Use standard heat-tempered canning jars. The processing times mentioned in this section are for 1-pint containers. Avoid using quart jars because of slower heat penetration. The general USDA method for canning fish without sauce includes salmon, trout, blue mackerel and other fatty fish except tuna.
How to can fish:
Clean and gut the fish within two hours after catching. Keep all the fish you cleaned on ice until you are ready to can. Remove the head, tail, fins and scales and wash it thoroughly. The washing process needs to remove all the blood. You can split fish lengthwise if you desire. Cut the cleaned fish into 3 ½ lengths.
Fill the jars, skin side next to glass leaving one inch headspace. Add one teaspoon of salt per pint. Do not add liquids. Adjust the lids and process.
The processing should be as follows: 100 minutes at 11 PSI for dial-gauge pressure canners and 100 minutes at 15 PSI for weighed-gauge pressure canners. Remove jars from your canner and place them upright on a dry surface. Heat the fish to boiling temperatures for 10 minutes before tasting.
Preserving fish – Pickling
This method was often used by my mother when having a surplus of fish. The trick here is to refrigerate the fish during all stages of the pickling process. For this process to work you need the following ingredients:
- Fresh, quality fish
- Vinegar, preferably white distilled vinegar with an acetic content of at least 4%
- Salt, preferably canning or pickling salt
How to pickle fish:
As a general method, soak the fish in weak brine (1 cup salt to 1 gallon of water) for one hour. Drain the fish and pack in glass or plastic container, in strong brine (2 ½ cups salt to 1 gallon of water). Keep the container for up to 12 hours in the refrigerator. Rinse the fish in cold water.
Combine the following ingredients in a large pan: ¼ oz. bay leaves, 2 Tbsp allspice, 2 Tbsp mustard seed, 1 Tbsp whole cloves, 1 Tbsp ground pepper, ½ Tbsp ground chili pepper, 2qt. distilled vinegar and 5 cups of water. Bring to a boil, add the fish and simmer for 10 minutes. Let it simmer until the fish is easily pierced with a fork.

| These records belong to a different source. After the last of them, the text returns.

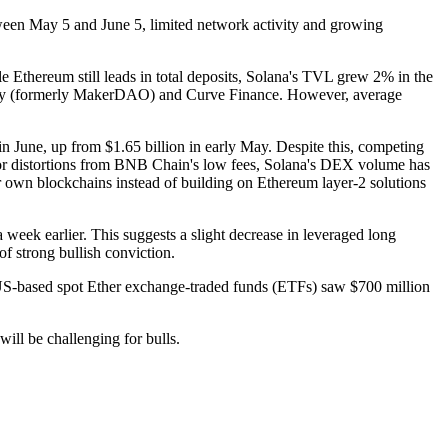
ween May 5 and June 5, limited network activity and growing
thereum still leads in total deposits, Solana's TVL grew 2% in the
e Sky (formerly MakerDAO) and Curve Finance. However, average
n June, up from $1.65 billion in early May. Despite this, competing
for distortions from BNB Chain's low fees, Solana's DEX volume has
r own blockchains instead of building on Ethereum layer-2 solutions
week earlier. This suggests a slight decrease in leveraged long
f strong bullish conviction.
, US-based spot Ether exchange-traded funds (ETFs) saw $700 million
ill be challenging for bulls.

Remove the fish from liquid and place on a flat pan. Refrigerate and cool quickly to avoid spoilage. Pack the cold fish in glass jars and add the few whole spices, a bay leaf and slice of lemon. Strain the vinegar solution, bring to a boil and pour into jars. Pour enough vinegar until the fish is completely covered. Seal the jars immediately.
Preserving fish – Smoking
This is one of the oldest methods of food preservation we know of. The first settlers were preserving fish using the smoking process since refrigeration wasn’t available. The steps in the smoking process are effective for safe preservation, but it also produce good flavor and aroma.
Carp, salmon, trout and chubs are successfully smoked and you should try it. For the method to work, you need to use the correct amount of salt in the brine. Use enough brine for a given amount of fish.
Keep the smoking temperature no higher than 40° F and never mix different kinds of fish. The smoking chamber needs to maintain uniform heat and the fish flesh needs to be maintained at 180° F for the entire smoking time.
Recommended article: Smoking meat for long-term storage – Smoking secrets
How to smoke fish:
Always use freshly caught fish, filleted or whole. Wash the fish and use a brine solution before the smoking. For the weak brine use 1 ½ cup of salt to 1 gallon of water and keep in the refrigerator. Remove the fish and place it in stronger brine. Use 4 cups of salt to 1 gallon of cold water and keep it for 15 minutes. Remove from brine and rinse.
Put the fish in the smoker when air temperature is 100°F. Use food thermometers to measure the air and flesh temperature. The air temperature in the smoker should rise to 225 F and the fish flesh should reach 180 F. Keep in there for 30 minutes. Smoked fish can be packed in airtight containers and kept up to 6 months in a dry, cool place.
Preserving fish using the above method is not complicated and it’s a good practice. It can help your keep your fish edible for longer periods of time when needed.